Assistant Professor Dongyeop Kang adds NLP focus to CS&E team

Welcome Dongyeop Kang! The newest assistant professor joined the Computer Science & Engineering (CS&E) faculty in September 2021.

Kang brings a focus and expertise in natural language processing (NLP), which will complement the current CS&E faculty in the robotics and artificial intelligence research area.

Specifically, he is interested in human-centered language technologies, and his research is focused on developing interdisciplinary methods for NLP models and building interactive NLP systems.

Dr.

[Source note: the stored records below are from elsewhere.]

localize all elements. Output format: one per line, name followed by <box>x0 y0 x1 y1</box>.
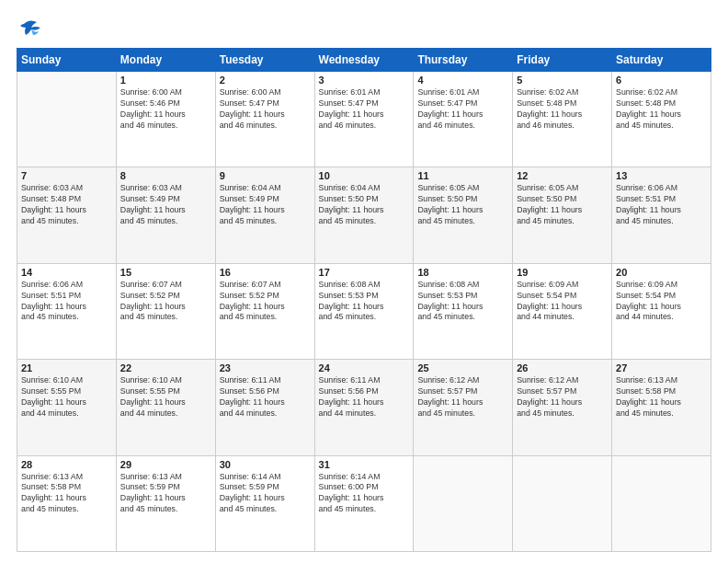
calendar-cell: 18Sunrise: 6:08 AMSunset: 5:53 PMDayligh… <box>414 263 513 359</box>
day-info: Sunrise: 6:02 AMSunset: 5:48 PMDaylight:… <box>616 87 707 132</box>
calendar-cell: 12Sunrise: 6:05 AMSunset: 5:50 PMDayligh… <box>513 167 612 263</box>
day-info: Sunrise: 6:12 AMSunset: 5:57 PMDaylight:… <box>417 375 508 419</box>
day-number: 10 <box>319 170 410 181</box>
day-number: 9 <box>220 170 311 181</box>
day-number: 4 <box>417 75 508 86</box>
day-info: Sunrise: 6:04 AMSunset: 5:49 PMDaylight:… <box>220 183 311 227</box>
day-info: Sunrise: 6:02 AMSunset: 5:48 PMDaylight:… <box>517 87 608 132</box>
header-day-friday: Friday <box>513 49 612 72</box>
day-number: 7 <box>21 170 112 181</box>
calendar-cell: 15Sunrise: 6:07 AMSunset: 5:52 PMDayligh… <box>116 263 215 359</box>
day-info: Sunrise: 6:10 AMSunset: 5:55 PMDaylight:… <box>120 375 211 419</box>
calendar-cell: 29Sunrise: 6:13 AMSunset: 5:59 PMDayligh… <box>116 455 215 551</box>
day-info: Sunrise: 6:07 AMSunset: 5:52 PMDaylight:… <box>120 280 211 324</box>
day-number: 19 <box>517 267 608 278</box>
day-info: Sunrise: 6:12 AMSunset: 5:57 PMDaylight:… <box>517 375 608 419</box>
day-number: 24 <box>319 362 410 373</box>
calendar-cell: 17Sunrise: 6:08 AMSunset: 5:53 PMDayligh… <box>314 263 414 359</box>
day-number: 25 <box>417 362 508 373</box>
day-number: 1 <box>120 75 211 86</box>
day-info: Sunrise: 6:03 AMSunset: 5:49 PMDaylight:… <box>120 183 211 227</box>
calendar-cell <box>17 72 117 167</box>
calendar-week-3: 14Sunrise: 6:06 AMSunset: 5:51 PMDayligh… <box>17 263 711 359</box>
header <box>17 17 711 39</box>
page: SundayMondayTuesdayWednesdayThursdayFrid… <box>0 0 728 563</box>
day-number: 30 <box>220 459 311 470</box>
calendar-cell: 1Sunrise: 6:00 AMSunset: 5:46 PMDaylight… <box>116 72 215 167</box>
calendar-week-5: 28Sunrise: 6:13 AMSunset: 5:58 PMDayligh… <box>17 455 711 551</box>
day-info: Sunrise: 6:09 AMSunset: 5:54 PMDaylight:… <box>517 280 608 324</box>
day-info: Sunrise: 6:14 AMSunset: 6:00 PMDaylight:… <box>319 472 410 516</box>
header-day-thursday: Thursday <box>414 49 513 72</box>
calendar-cell: 24Sunrise: 6:11 AMSunset: 5:56 PMDayligh… <box>314 360 414 455</box>
calendar-body: 1Sunrise: 6:00 AMSunset: 5:46 PMDaylight… <box>17 72 711 552</box>
day-number: 26 <box>517 362 608 373</box>
calendar-cell <box>414 455 513 551</box>
calendar-cell <box>612 455 711 551</box>
calendar-cell: 26Sunrise: 6:12 AMSunset: 5:57 PMDayligh… <box>513 360 612 455</box>
calendar-cell: 28Sunrise: 6:13 AMSunset: 5:58 PMDayligh… <box>17 455 117 551</box>
header-row: SundayMondayTuesdayWednesdayThursdayFrid… <box>17 49 711 72</box>
day-info: Sunrise: 6:08 AMSunset: 5:53 PMDaylight:… <box>319 280 410 324</box>
header-day-monday: Monday <box>116 49 215 72</box>
day-info: Sunrise: 6:03 AMSunset: 5:48 PMDaylight:… <box>21 183 112 227</box>
calendar-cell: 8Sunrise: 6:03 AMSunset: 5:49 PMDaylight… <box>116 167 215 263</box>
calendar-cell: 13Sunrise: 6:06 AMSunset: 5:51 PMDayligh… <box>612 167 711 263</box>
day-number: 16 <box>220 267 311 278</box>
day-number: 8 <box>120 170 211 181</box>
day-number: 2 <box>220 75 311 86</box>
calendar-cell: 21Sunrise: 6:10 AMSunset: 5:55 PMDayligh… <box>17 360 117 455</box>
header-day-saturday: Saturday <box>612 49 711 72</box>
calendar-cell: 31Sunrise: 6:14 AMSunset: 6:00 PMDayligh… <box>314 455 414 551</box>
calendar-cell: 3Sunrise: 6:01 AMSunset: 5:47 PMDaylight… <box>314 72 414 167</box>
day-info: Sunrise: 6:05 AMSunset: 5:50 PMDaylight:… <box>417 183 508 227</box>
day-info: Sunrise: 6:00 AMSunset: 5:46 PMDaylight:… <box>120 87 211 132</box>
calendar-cell: 5Sunrise: 6:02 AMSunset: 5:48 PMDaylight… <box>513 72 612 167</box>
calendar-week-1: 1Sunrise: 6:00 AMSunset: 5:46 PMDaylight… <box>17 72 711 167</box>
day-info: Sunrise: 6:00 AMSunset: 5:47 PMDaylight:… <box>220 87 311 132</box>
calendar-cell: 30Sunrise: 6:14 AMSunset: 5:59 PMDayligh… <box>215 455 314 551</box>
calendar-cell: 4Sunrise: 6:01 AMSunset: 5:47 PMDaylight… <box>414 72 513 167</box>
calendar-cell: 20Sunrise: 6:09 AMSunset: 5:54 PMDayligh… <box>612 263 711 359</box>
day-info: Sunrise: 6:11 AMSunset: 5:56 PMDaylight:… <box>319 375 410 419</box>
calendar-cell: 27Sunrise: 6:13 AMSunset: 5:58 PMDayligh… <box>612 360 711 455</box>
calendar-cell: 23Sunrise: 6:11 AMSunset: 5:56 PMDayligh… <box>215 360 314 455</box>
calendar-cell: 16Sunrise: 6:07 AMSunset: 5:52 PMDayligh… <box>215 263 314 359</box>
day-number: 23 <box>220 362 311 373</box>
day-info: Sunrise: 6:05 AMSunset: 5:50 PMDaylight:… <box>517 183 608 227</box>
day-info: Sunrise: 6:11 AMSunset: 5:56 PMDaylight:… <box>220 375 311 419</box>
day-info: Sunrise: 6:13 AMSunset: 5:58 PMDaylight:… <box>616 375 707 419</box>
day-number: 27 <box>616 362 707 373</box>
logo-icon <box>17 17 44 39</box>
day-number: 3 <box>319 75 410 86</box>
day-number: 18 <box>417 267 508 278</box>
day-number: 12 <box>517 170 608 181</box>
header-day-wednesday: Wednesday <box>314 49 414 72</box>
calendar-cell: 10Sunrise: 6:04 AMSunset: 5:50 PMDayligh… <box>314 167 414 263</box>
calendar-header: SundayMondayTuesdayWednesdayThursdayFrid… <box>17 49 711 72</box>
day-number: 17 <box>319 267 410 278</box>
day-number: 5 <box>517 75 608 86</box>
calendar-cell: 2Sunrise: 6:00 AMSunset: 5:47 PMDaylight… <box>215 72 314 167</box>
day-info: Sunrise: 6:07 AMSunset: 5:52 PMDaylight:… <box>220 280 311 324</box>
day-info: Sunrise: 6:06 AMSunset: 5:51 PMDaylight:… <box>616 183 707 227</box>
day-info: Sunrise: 6:13 AMSunset: 5:58 PMDaylight:… <box>21 472 112 516</box>
day-number: 13 <box>616 170 707 181</box>
day-number: 14 <box>21 267 112 278</box>
day-number: 6 <box>616 75 707 86</box>
day-info: Sunrise: 6:01 AMSunset: 5:47 PMDaylight:… <box>319 87 410 132</box>
day-info: Sunrise: 6:06 AMSunset: 5:51 PMDaylight:… <box>21 280 112 324</box>
header-day-tuesday: Tuesday <box>215 49 314 72</box>
calendar-cell: 6Sunrise: 6:02 AMSunset: 5:48 PMDaylight… <box>612 72 711 167</box>
day-number: 28 <box>21 459 112 470</box>
day-number: 21 <box>21 362 112 373</box>
day-number: 22 <box>120 362 211 373</box>
calendar-cell: 14Sunrise: 6:06 AMSunset: 5:51 PMDayligh… <box>17 263 117 359</box>
day-info: Sunrise: 6:14 AMSunset: 5:59 PMDaylight:… <box>220 472 311 516</box>
day-number: 20 <box>616 267 707 278</box>
calendar-cell: 11Sunrise: 6:05 AMSunset: 5:50 PMDayligh… <box>414 167 513 263</box>
day-info: Sunrise: 6:01 AMSunset: 5:47 PMDaylight:… <box>417 87 508 132</box>
calendar-cell: 19Sunrise: 6:09 AMSunset: 5:54 PMDayligh… <box>513 263 612 359</box>
calendar-cell: 9Sunrise: 6:04 AMSunset: 5:49 PMDaylight… <box>215 167 314 263</box>
calendar-week-2: 7Sunrise: 6:03 AMSunset: 5:48 PMDaylight… <box>17 167 711 263</box>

Kang is establishing his lab—the Minnesota NLP Group—as an interdisciplinary team that will draw theories from linguistics, social sciences, and cognitive sciences to develop state-of-the-art machine learning algorithms, and demonstrate their stability to real-world users through human-computer interaction.

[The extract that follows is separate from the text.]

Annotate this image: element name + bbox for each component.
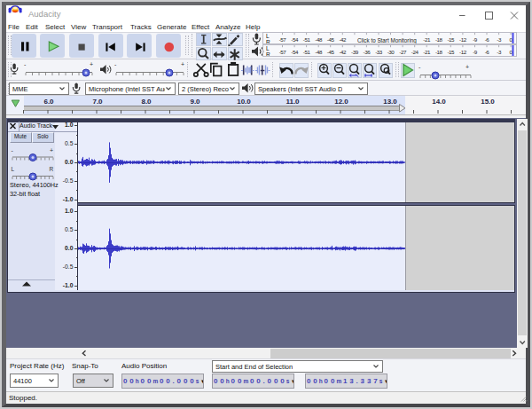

The group will study various aspects of NLP models, such as planning, reasoning, and pragmatics, and build interactive NLP systems to help scientists, writers, and developers read, write, and communicate better.

Kang chose the University of Minnesota for both the collegial environment in the CS&E department and the chance to collaborate with award-winning researchers.

“I was very much drawn to the non-hierarchical, friendly, and family-like atmosphere of the department during the interview, which I consider to be the most important factor,” he shared. “Moreover, I wanted to work with U of M researchers conducting cutting-edge research in HCI and robotics, and I strongly believe that together we can make tremendous strides in both fields.”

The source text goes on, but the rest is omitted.